— BRIEF —
A word-for-word copy of the following listing is needed. Leave out its images.

— GIVEN DATA —
........

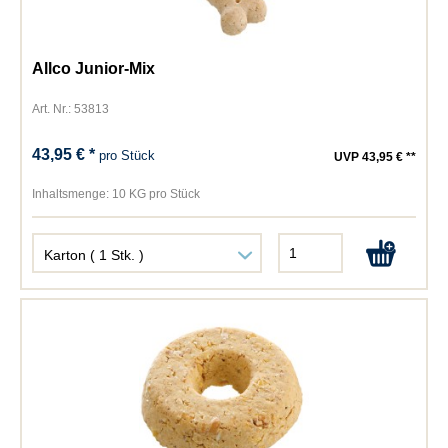
Allco Junior-Mix
Art. Nr.: 53813
43,95 € *
pro Stück
UVP 43,95 € **
Inhaltsmenge:
10 KG pro Stück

........

— TASK RESPONSE —
Allco Junior-Mix
Art. Nr.: 53813
43,95 € *
pro Stück
UVP 43,95 € **
Inhaltsmenge:
10 KG pro Stück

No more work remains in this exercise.